Article Featured Image

Kentucky Fried Chicken expanded to China in the late 1980s, and little more than a decade later became one of the most-recognized international brands in the country. The Colonel’s original recipe apparently translated well among Chinese consumers, even though KFC’s initial slogan—which went from Finger lickin’ good in English to Eat your fingers off in Mandarin Chinese—didn’t. Tales of these business mix-ups are not uncommon. Some, like the KFC dilemma, are true, whereas others, such as the rumor that the Mandarin version of Come alive with Pepsi is Pepsi brings your ancestors back from the dead, are harder to verify. Apocrypha notwithstanding, the proliferation of these anecdotes underscores the complexity of translating a brand in a foreign business environment—discerning general meaning is inadequate because the varying connotations and implications of certain words often elude non-native speakers.

That confusion involved only a single textual sentence, so it stands to reason that in an interactive voice response (IVR) system, that complexity is much more layered. By definition, an IVR engages a caller in a guided conversation. Not only do designers have to consider syntax and grammatical structure, but they also have to account for the speed with which a language is commonly spoken and the voice actor’s accent. Still, many enterprises bang out a direct translation from their English IVR to whatever foreign language they require. It’s a quick, cheap, and lousy idea.

José Elizondo, senior manager for multilingual VUI design for Nuance Communications’ North American Professional Services unit, bristles at the word "translation," which, he believes, is a reductive definition of the actual process. There’s more to consider than pulling raw meaning from a sentence.

"I’ve seen some companies deploy really horrific things because the translator was from one specific [Caribbean] country where the [Spanish] verbiage they provided works," Elizondo says, "but it happens to have horrendous sexual connotations in the rest of Latin America."

This is why localization, wherein a speech system is adapted to account for both the linguistic and cultural nuances of a specific region, is so important for enterprises reaching out to non-English-speaking customers. Jenni McKienzie, a VUI designer for online travel agency Travelocity, understands that. She had a relatively smooth time building a system in Mexican Spanish—the dominant form of Spanish in North America. Sabre Holdings, which owns Travelocity, had an employee who was both a native Mexican and had, equally important, a human factors background.

"Then they wanted to start Travelocity Argentina," McKienzie says, "and they asked, ‘We can use the same app, right?’ and I was like, ‘Uh.

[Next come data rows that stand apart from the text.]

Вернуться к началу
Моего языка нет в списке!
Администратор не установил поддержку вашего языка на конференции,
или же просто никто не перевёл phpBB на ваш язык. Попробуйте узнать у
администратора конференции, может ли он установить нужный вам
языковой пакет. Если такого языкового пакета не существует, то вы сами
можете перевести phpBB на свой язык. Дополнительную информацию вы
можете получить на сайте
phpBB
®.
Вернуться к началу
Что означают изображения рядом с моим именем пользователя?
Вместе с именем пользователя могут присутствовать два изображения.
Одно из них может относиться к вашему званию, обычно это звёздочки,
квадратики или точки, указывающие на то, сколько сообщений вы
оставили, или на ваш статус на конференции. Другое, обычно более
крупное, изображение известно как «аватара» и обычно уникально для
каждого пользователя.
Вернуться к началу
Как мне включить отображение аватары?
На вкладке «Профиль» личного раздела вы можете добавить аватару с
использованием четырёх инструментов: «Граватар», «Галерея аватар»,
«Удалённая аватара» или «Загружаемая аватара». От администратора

Not exactly.’" Because of variations between Mexican and Argentinean Spanish, McKienzie couldn’t slap her Mexican script with its Mexican voice talent onto an Argentinean populace—at least not without insulting Travelocity’s prospective customers.

Unfortunately, Travelocity didn’t have a native Argentinean in house, let alone one with the human factors experience necessary for good VUI design. So McKienzie farmed out localization duties to Your Mother Tongue, a three-person, Toronto-based translation house specializing in Spanish languages. She sent her Mexican Spanish script to the house, which localized it using freelancers from Argentina.

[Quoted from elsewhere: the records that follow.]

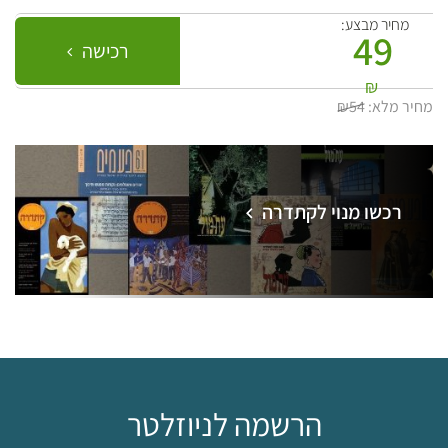
מחיר מבצע:
49
רכישה
₪
מחיר מלא:
₪54
רכשו מנוי לקתדרה
הרשמה לניוזלטר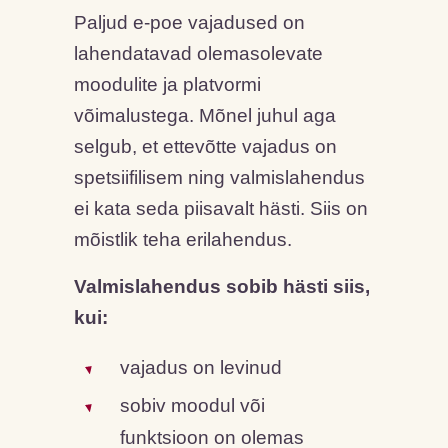
Paljud e-poe vajadused on
lahendatavad olemasolevate
moodulite ja platvormi
võimalustega. Mõnel juhul aga
selgub, et ettevõtte vajadus on
spetsiifilisem ning valmislahendus
ei kata seda piisavalt hästi. Siis on
mõistlik teha erilahendus.
Valmislahendus sobib hästi siis,
kui:
vajadus on levinud
sobiv moodul või
funktsioon on olemas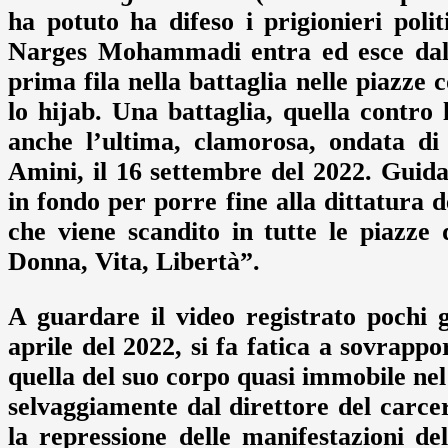
ha potuto ha difeso i prigionieri polit
Narges Mohammadi entra ed esce dalle
prima fila nella battaglia nelle piazze 
lo hijab. Una battaglia, quella contro 
anche l’ultima, clamorosa, ondata di
Amini, il 16 settembre del 2022. Guid
in fondo per porre fine alla dittatura 
che viene scandito in tutte le piazze
Donna, Vita, Libertà”.
A guardare il video registrato pochi g
aprile del 2022, si fa fatica a sovrapp
quella del suo corpo quasi immobile nel
selvaggiamente dal direttore del carce
la repressione delle manifestazioni de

McKienzie is savvy enough to know the requirements localization demands, but she’s also aware of the available resources—or lack thereof. Travelocity’s speech team consists of only three people, and because nearly all of the company’s call volume is in English, it has only an English recognizer. Travelocity’s foreign language IVRs are touch-tone.

Even Your Mother Tongue, whose client list includes Random House’s Ballantine Books division, Reuters, and the Consulate General of Mexico, predominantly translates long documents. The company has less experience working with contact center scripts.

When it does get an IVR script, the localization effort is limited by the client’s unique needs. "Spanish tends to be 15 to 20 percent longer than English," Your Mother Tongue president David Gomez explains. Often, a client wants the Spanish recording’s length to correspond with the original English.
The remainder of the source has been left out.